> **WHAT YOU NEED TO DO**
Where a line holds the word "screenshot", copy it from the records.

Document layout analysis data
=== Begin Enclosure ===

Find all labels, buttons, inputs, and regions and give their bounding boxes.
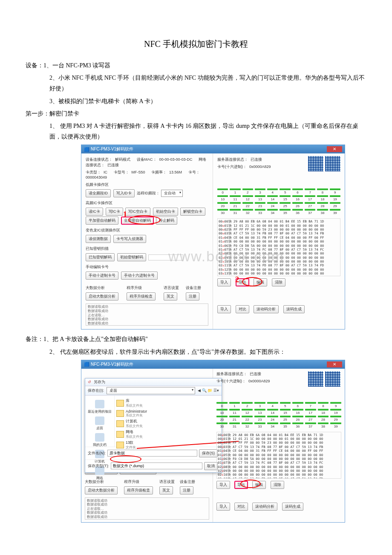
save-dialog: ↺ 另存为 保存在(I): 桌面 ◀ 🔍 📁 ☰▾ 最近使用的项目 桌面我的文档… xyxy=(85,378,222,473)
lang-en-button-2[interactable]: 英文 xyxy=(159,486,173,494)
manual-dec-button[interactable]: 手动十进制卡号 xyxy=(86,272,118,280)
hex-data-view[interactable]: 00☒00块 29 A8 00 EB 6A 08 04 00 01 B4 EE … xyxy=(217,218,340,276)
import-button[interactable]: 导入 xyxy=(217,278,231,286)
back-icon[interactable]: ↺ xyxy=(88,380,91,384)
step1-sub1: 1、 使用 PM3 对 A 卡进行解密操作，获得 A 卡卡内 16 扇区数据，导… xyxy=(26,121,366,142)
log-box-2: 数据读取成功数据读取成功正在读取…数据读取成功数据读取成功解码成功，请更换新卡来… xyxy=(85,497,209,520)
compare-button[interactable]: 对比 xyxy=(236,305,249,313)
clear-button[interactable]: 清除 xyxy=(272,278,285,286)
import-button-s2[interactable]: 导入 xyxy=(216,481,230,489)
roll-gen-button[interactable]: 滚码生成 xyxy=(283,305,305,313)
upgrade-group-title: 程序升级 xyxy=(127,285,157,291)
places-recent[interactable]: 最近使用的项目 xyxy=(87,400,112,414)
known-key-group-title: 已知密钥扫描 xyxy=(86,246,208,251)
export-button-s2[interactable]: 导出 xyxy=(234,481,248,489)
roll-analyze-button-s2[interactable]: 滚动码分析 xyxy=(252,503,277,511)
upgrade-check-button[interactable]: 程序升级检查 xyxy=(127,292,156,301)
compare-button-s2[interactable]: 对比 xyxy=(234,503,248,511)
window-titlebar: 🟦NFC-PM3-V1解码软件 ✕ xyxy=(81,145,345,153)
roll-analyze-button[interactable]: 滚动码分析 xyxy=(254,305,279,313)
window-titlebar-2: 🟦NFC-PM3-V1解码软件 ✕ xyxy=(81,360,345,369)
key-input[interactable] xyxy=(148,254,183,260)
stop-decode-button[interactable]: 停止解码 xyxy=(156,217,177,225)
status-row-2: 卡类型：IC 卡型号：MF-S50 卡频率：13.56M 卡号：00000430… xyxy=(86,170,208,179)
screenshot-2: 🟦NFC-PM3-V1解码软件 ✕ ↺ 另存为 保存在(I): 桌面 ◀ 🔍 📁… xyxy=(81,360,345,523)
filename-label: 文件名(N): xyxy=(88,451,106,456)
devreg-group-title: 设备注册 xyxy=(186,285,201,291)
save-in-select[interactable]: 桌面 xyxy=(107,387,195,394)
remark-2: 2、 代左侧扇区都变绿后，软件显示出卡内扇区数据，点"导出"并保存数据。如下图所… xyxy=(26,347,366,357)
register-button[interactable]: 注册 xyxy=(186,292,199,301)
remark-1: 备注：1、把 A 卡放设备上点"全加密自动解码" xyxy=(26,334,366,344)
status-row-1: 设备连接状态：解码模式 设备MAC：00-00-03-00-03-DC 网络连接… xyxy=(86,157,208,168)
import-button-2[interactable]: 导入 xyxy=(217,305,231,313)
clear-button-s2[interactable]: 清除 xyxy=(271,481,284,489)
device-line-2: 2、小米 NFC 手机或 NFC 手环（目前经测试小米的 NFC 功能较为完善，… xyxy=(26,72,366,94)
app-icon: 🟦 xyxy=(84,362,89,367)
write-ic-button[interactable]: 写IC卡 xyxy=(106,208,123,216)
full-enc-auto-button[interactable]: 全加密自动解码 xyxy=(121,217,154,225)
filetype-label: 保存类型(T): xyxy=(88,463,109,469)
qr-codes xyxy=(308,156,340,171)
manual-group-title: 手动编辑卡号 xyxy=(86,264,208,270)
register-button-2[interactable]: 注册 xyxy=(180,486,193,494)
doc-title: NFC 手机模拟加密门卡教程 xyxy=(26,38,366,50)
read-allseg-id-button[interactable]: 读全频段ID xyxy=(86,189,111,197)
write-ic-blank-button[interactable]: 写IC空白卡 xyxy=(125,208,150,216)
write-id-button[interactable]: 写入ID卡 xyxy=(113,189,135,197)
close-button-2[interactable]: ✕ xyxy=(327,361,342,367)
step1-title: 第一步：解密门禁卡 xyxy=(26,108,366,119)
init-key-decode-button[interactable]: 初始密钥解码 xyxy=(117,253,146,261)
device-line-1: 设备：1、一台 NFC-PM3 读写器 xyxy=(26,60,366,71)
edit-button-s2[interactable]: 编辑 xyxy=(252,481,266,489)
sector-grid: 0123456789101112131415161718192021222324… xyxy=(217,188,340,215)
window-title: NFC-PM3-V1解码软件 xyxy=(91,146,133,152)
filename-input[interactable] xyxy=(107,450,197,457)
screenshot-1: 🟦NFC-PM3-V1解码软件 ✕ 设备连接状态：解码模式 设备MAC：00-0… xyxy=(81,145,345,330)
lowfreq-group-title: 低频卡操作区 xyxy=(86,182,208,188)
import-button-s2b[interactable]: 导入 xyxy=(216,503,230,511)
lang-en-button[interactable]: 英文 xyxy=(164,292,177,301)
init-blank-button[interactable]: 初始空白卡 xyxy=(153,208,178,216)
unlock-blank-button[interactable]: 解锁空白卡 xyxy=(180,208,205,216)
manual-hex-button[interactable]: 手动十六进制卡号 xyxy=(121,272,158,280)
sector-grid-2: 0123456789101112131415161718192021222324… xyxy=(216,402,341,428)
write-detector-button[interactable]: 卡号写入侦测器 xyxy=(113,235,146,243)
start-bigdata-button[interactable]: 启动大数据分析 xyxy=(86,292,118,301)
log-box: 数据读取成功数据读取成功正在读取…数据读取成功数据读取成功解码成功，请更换新卡来… xyxy=(86,304,208,326)
save-dialog-title: 另存为 xyxy=(94,379,105,385)
device-line-3: 3、被模拟的门禁卡\电梯卡（简称 A 卡） xyxy=(26,96,366,107)
save-in-label: 保存在(I): xyxy=(88,388,104,393)
file-list[interactable]: 库系统文件夹Administrator系统文件夹计算机系统文件夹网络系统文件夹1… xyxy=(115,396,222,447)
read-ic-button[interactable]: 读IC卡 xyxy=(86,208,103,216)
export-button[interactable]: 导出 xyxy=(236,278,249,286)
hex-data-view-2[interactable]: 00☒00块 29 A8 00 EB 6A 08 04 00 01 B4 EE … xyxy=(216,432,341,479)
lang-group-title: 语言设置 xyxy=(164,285,179,291)
remote-id-label: 远程ID频段： xyxy=(137,191,160,195)
edit-button[interactable]: 编辑 xyxy=(254,278,267,286)
qr-codes-2 xyxy=(308,371,340,387)
upgrade-check-button-2[interactable]: 程序升级检查 xyxy=(124,486,153,494)
close-button[interactable]: ✕ xyxy=(327,146,342,152)
filetype-input[interactable] xyxy=(111,462,202,469)
remote-id-select[interactable]: 全自动 xyxy=(161,190,183,197)
read-detect-button[interactable]: 读侦测数据 xyxy=(86,235,111,243)
app-icon: 🟦 xyxy=(84,147,89,152)
bigdata-group-title: 大数据分析 xyxy=(86,285,120,291)
highfreq-group-title: 高频IC卡操作区 xyxy=(86,200,208,206)
start-bigdata-button-2[interactable]: 启动大数据分析 xyxy=(85,486,118,494)
chameleon-group-title: 变色龙IC侦测操作区 xyxy=(86,228,208,233)
roll-gen-button-s2[interactable]: 滚码生成 xyxy=(282,503,303,511)
known-key-decode-button[interactable]: 已知密钥解码 xyxy=(86,253,115,261)
half-enc-auto-button[interactable]: 半加密自动解码 xyxy=(86,217,118,225)
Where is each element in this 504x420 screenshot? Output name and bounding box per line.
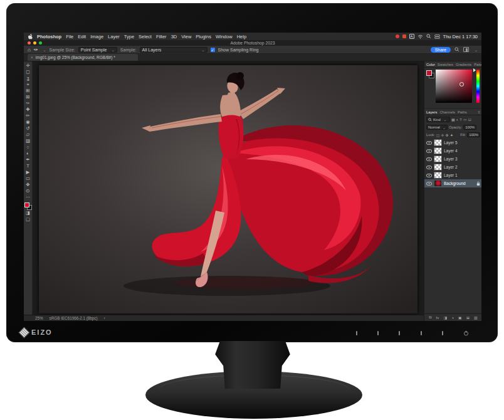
home-icon[interactable]: ⌂	[28, 47, 31, 53]
layer-effects-icon[interactable]: fx	[436, 316, 439, 320]
clone-stamp-tool-icon[interactable]: ◉	[26, 119, 30, 125]
quick-mask-icon[interactable]: ◨	[26, 210, 30, 216]
document-tab[interactable]: × img01.jpeg @ 25% (Background, RGB/8#) …	[28, 54, 138, 61]
monitor-button[interactable]	[421, 331, 422, 335]
menubar-clock[interactable]: Thu Dec 1 17:30	[443, 34, 478, 39]
input-source-icon[interactable]: A	[409, 34, 414, 39]
tab-patterns[interactable]: Patterns	[474, 63, 481, 66]
zoom-level[interactable]: 25%	[35, 316, 43, 320]
filter-smart-objects-icon[interactable]: ⊡	[468, 117, 471, 122]
menu-file[interactable]: File	[66, 34, 73, 39]
sample-layers-dropdown[interactable]: All Layers ⌄	[140, 47, 207, 53]
tab-color[interactable]: Color	[426, 63, 435, 66]
layer-row[interactable]: Layer 5	[424, 139, 481, 147]
frame-tool-icon[interactable]: ⊠	[26, 94, 29, 100]
move-tool-icon[interactable]: ✛	[26, 63, 29, 69]
notification-dot-icon[interactable]	[396, 34, 399, 38]
screen-mode-icon[interactable]: ▢	[26, 216, 30, 223]
lasso-tool-icon[interactable]: ʓ	[26, 75, 29, 81]
layer-row[interactable]: Layer 2	[424, 163, 481, 171]
monitor-button[interactable]	[399, 331, 400, 335]
menubar-app-name[interactable]: Photoshop	[37, 34, 61, 39]
layer-row-background-selected[interactable]: Background	[424, 179, 481, 187]
tab-swatches[interactable]: Swatches	[438, 63, 453, 66]
layer-row[interactable]: Layer 1	[424, 171, 481, 179]
opacity-dropdown[interactable]: 100%	[463, 125, 476, 130]
layer-row[interactable]: Layer 3	[424, 155, 481, 163]
monitor-button[interactable]	[356, 331, 357, 335]
menu-view[interactable]: View	[181, 34, 191, 39]
marquee-tool-icon[interactable]: ◻	[26, 69, 29, 75]
add-layer-mask-icon[interactable]: ◨	[443, 315, 447, 320]
status-chevron-icon[interactable]: ›	[104, 316, 105, 320]
layer-filter-kind-dropdown[interactable]: Kind ⌄	[426, 117, 450, 122]
visibility-eye-icon[interactable]	[426, 165, 432, 169]
menu-edit[interactable]: Edit	[78, 34, 86, 39]
power-button-icon[interactable]	[463, 330, 469, 336]
layer-thumbnail[interactable]	[434, 147, 442, 154]
workspace-caret-icon[interactable]: ⌄	[475, 48, 478, 52]
new-group-icon[interactable]: ▣	[458, 315, 462, 320]
visibility-eye-icon[interactable]	[426, 149, 432, 153]
visibility-eye-icon[interactable]	[426, 174, 432, 177]
history-brush-tool-icon[interactable]: ↺	[26, 125, 29, 132]
show-sampling-ring-checkbox[interactable]: ✓	[211, 48, 215, 52]
show-sampling-ring-label[interactable]: Show Sampling Ring	[218, 48, 259, 52]
hand-tool-icon[interactable]: ✥	[26, 182, 29, 188]
layer-thumbnail[interactable]	[434, 155, 442, 162]
color-saturation-field[interactable]	[436, 70, 472, 103]
eraser-tool-icon[interactable]: ▱	[26, 132, 30, 138]
pen-tool-icon[interactable]: ✒	[26, 157, 29, 163]
menu-layer[interactable]: Layer	[108, 34, 120, 39]
lock-transparency-icon[interactable]: ◫	[436, 133, 440, 137]
zoom-tool-icon[interactable]: ⊙	[26, 188, 29, 194]
visibility-eye-icon[interactable]	[426, 182, 432, 186]
layer-row[interactable]: Layer 4	[424, 147, 481, 155]
color-panel-swatches[interactable]	[426, 70, 434, 78]
wifi-icon[interactable]	[417, 34, 423, 39]
workspace-switcher-icon[interactable]	[463, 47, 469, 52]
more-tools-icon[interactable]: ⋯	[26, 194, 31, 201]
filter-pixel-layers-icon[interactable]: ▦	[451, 117, 455, 122]
hue-slider[interactable]	[476, 70, 480, 103]
type-tool-icon[interactable]: T	[26, 163, 29, 169]
close-tab-icon[interactable]: ×	[31, 55, 33, 60]
menu-select[interactable]: Select	[139, 34, 152, 39]
lock-pixels-icon[interactable]: ✛	[441, 133, 444, 137]
filter-adjustment-layers-icon[interactable]: ◐	[456, 118, 459, 122]
lock-position-icon[interactable]: ✥	[446, 133, 449, 137]
blend-mode-dropdown[interactable]: Normal ⌄	[426, 125, 448, 130]
filter-type-layers-icon[interactable]: T	[459, 118, 462, 122]
share-button[interactable]: Share	[431, 47, 451, 53]
control-center-icon[interactable]	[434, 34, 440, 39]
monitor-button[interactable]	[442, 331, 443, 335]
layer-thumbnail[interactable]	[434, 139, 442, 146]
dodge-tool-icon[interactable]: ◐	[26, 150, 29, 157]
photo-dancer-red-dress[interactable]	[39, 65, 417, 313]
visibility-eye-icon[interactable]	[426, 157, 432, 161]
blur-tool-icon[interactable]: ○	[26, 144, 29, 150]
eyedropper-tool-preset-icon[interactable]: ✑	[34, 47, 38, 53]
monitor-button[interactable]	[377, 331, 379, 335]
layer-thumbnail[interactable]	[434, 164, 442, 171]
adjustment-layer-icon[interactable]: ◑	[451, 316, 454, 320]
tab-paths[interactable]: Paths	[458, 110, 467, 114]
filter-shape-layers-icon[interactable]: ▭	[463, 117, 467, 122]
eyedropper-tool-icon[interactable]: ✑	[26, 100, 29, 107]
menu-window[interactable]: Window	[216, 34, 233, 39]
gradient-tool-icon[interactable]: ▨	[26, 138, 30, 144]
spotlight-search-icon[interactable]	[426, 34, 431, 39]
sample-size-dropdown[interactable]: Point Sample ⌄	[78, 47, 117, 53]
brush-tool-icon[interactable]: ✏	[26, 113, 29, 119]
layer-thumbnail[interactable]	[434, 180, 442, 187]
color-picker-cursor[interactable]	[459, 82, 464, 87]
object-selection-tool-icon[interactable]: ⌖	[26, 81, 29, 88]
menu-3d[interactable]: 3D	[171, 34, 177, 39]
shape-tool-icon[interactable]: ▭	[26, 176, 30, 182]
menu-filter[interactable]: Filter	[156, 34, 167, 39]
menu-help[interactable]: Help	[237, 34, 246, 39]
delete-layer-icon[interactable]: ▥	[474, 315, 478, 320]
tab-layers[interactable]: Layers	[426, 110, 437, 114]
layer-thumbnail[interactable]	[434, 172, 442, 179]
menu-image[interactable]: Image	[90, 34, 103, 39]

=== End Enclosure ===

> **RESPONSE BELOW**
screenshot-2: 🟦NFC-PM3-V1解码软件 ✕ ↺ 另存为 保存在(I): 桌面 ◀ 🔍 📁… xyxy=(81,360,345,523)
screenshot-1: 🟦NFC-PM3-V1解码软件 ✕ 设备连接状态：解码模式 设备MAC：00-0… xyxy=(81,145,345,330)
Where is each element in this 504x420 screenshot? Output name and bounding box per line.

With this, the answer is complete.